As I wrote in my last post, my family was hit with a tremendous blow a few weeks ago. Finding out that my mom had a brain tumor, followed by brain surgery, followed by a cancer diagnosis…all in a week. The first day, this verse came to me, “When the enemy comes in like a flood, the Spirit of the LORD will lift up a standard against him.” (Isaiah 59:19b)
And that’s how this whole thing felt to me, like a flood. An overwhelming flood.
Thankfully, the Holy Spirit did raise His standard against the enemy.
And the way he did it was by helping me recall some awesome preaching I’d heard from my pastor, Jeff Perry, at St. Louis Family Church. Pastor Jeff had preached on the Old Testament story of David at Ziklag (1 Samuel 30) for quite some time last year (I think).
Anyway, the story goes like this: David and his warrior-men returned to Ziklag, where their families and possessions were. But the enemy had come and burned all their dwellings and stolen their families and possessions. The men were so distraught that they cried until they had no more tears. David was right with them in their sorrow.
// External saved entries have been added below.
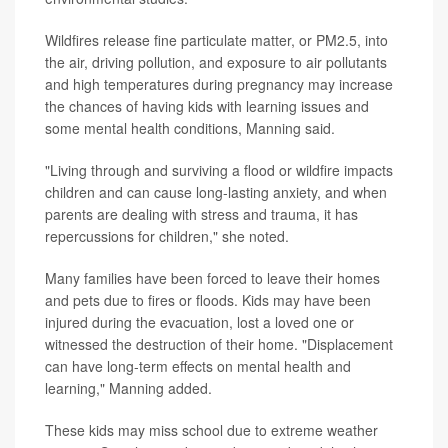
Wildfires release fine particulate matter, or PM2.5, into
the air, driving pollution, and exposure to air pollutants
and high temperatures during pregnancy may increase
the chances of having kids with learning issues and
some mental health conditions, Manning said.
"Living through and surviving a flood or wildfire impacts
children and can cause long-lasting anxiety, and when
parents are dealing with stress and trauma, it has
repercussions for children," she noted.
Many families have been forced to leave their homes
and pets due to fires or floods. Kids may have been
injured during the evacuation, lost a loved one or
witnessed the destruction of their home. "Displacement
can have long-term effects on mental health and
learning," Manning added.
These kids may miss school due to extreme weather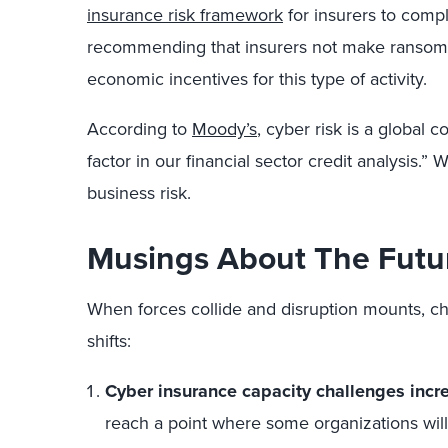
insurance risk framework
for insurers to comp
recommending that insurers not make ransom 
economic incentives for this type of activity.
According to
Moody’s
, cyber risk is a global 
factor in our financial sector credit analysis.” W
business risk.
Musings About The Futu
When forces collide and disruption mounts, ch
shifts:
Cyber insurance capacity challenges incr
reach a point where some organizations will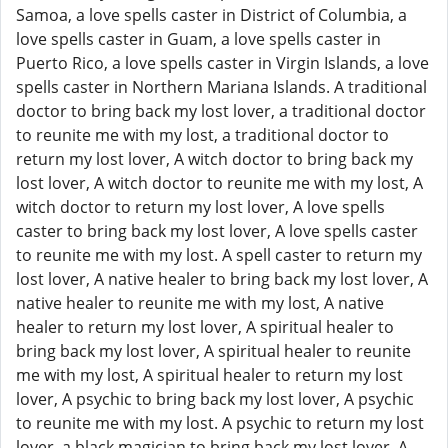
Samoa, a love spells caster in District of Columbia, a
love spells caster in Guam, a love spells caster in
Puerto Rico, a love spells caster in Virgin Islands, a love
spells caster in Northern Mariana Islands. A traditional
doctor to bring back my lost lover, a traditional doctor
to reunite me with my lost, a traditional doctor to
return my lost lover, A witch doctor to bring back my
lost lover, A witch doctor to reunite me with my lost, A
witch doctor to return my lost lover, A love spells
caster to bring back my lost lover, A love spells caster
to reunite me with my lost. A spell caster to return my
lost lover, A native healer to bring back my lost lover, A
native healer to reunite me with my lost, A native
healer to return my lost lover, A spiritual healer to
bring back my lost lover, A spiritual healer to reunite
me with my lost, A spiritual healer to return my lost
lover, A psychic to bring back my lost lover, A psychic
to reunite me with my lost. A psychic to return my lost
lover, a black magician to bring back my lost lover, A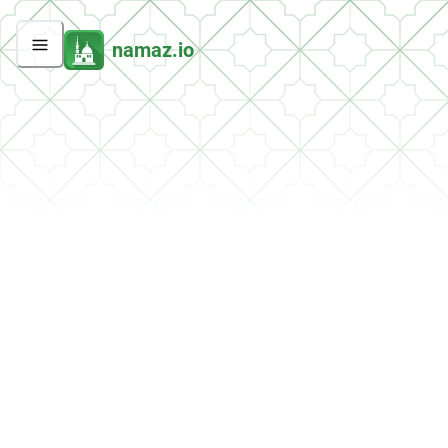
namaz.io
Then the men began to turn on him, blaming him for this great misfortune and even talking of stoning David. But David strengthened himself in the Lord.
Then he went on to put on the ephod and seek the Lord for direction on what to do about this terrible tragedy. The Lord told him to go after the enemy and he would succeed. David did what the Lord told him, and he recovered everything the enemy had taken. Plus, he got a bonus: the plunder from the Lord’s enemies.
You can see why remembering this sermon and this Bible story helped me in my time of distress. I was exhausted. I was disheartened. I was weak. I was scared.
But I remembered that I should put on the garment of praise and strengthen myself in the Lord.
So I did. Every morning, I’d drag myself out of bed. Often the tears would begin flowing as I was waking up. But I’d get in the shower. And as my tears mingled with the warm streams of water, I’d sing to the Lord. Every day a new song would come to my remembrance.
And I would sing:
“I am the Lord your healer…”
“This is the day that the Lord has made and I will rejoice in it”
“I love you, Lord, and I lift my voice, to worship you, oh my soul, rejoice”
Sometimes my voice would break. It was hard to sing praises when I felt so downtrodden, so attacked. I understood the meaning of the sacrifice of praise.
But the longer I sang, the stronger my voice became. Strength infused my body. By the time I got out, I knew that I had followed in the path of David. I had found the strength that I needed in the Lord.
An awesome follow-up to this story is that now my mom is daily strengthening herself in the Lord. I know she is finding Jesus to be just as incredible as I have.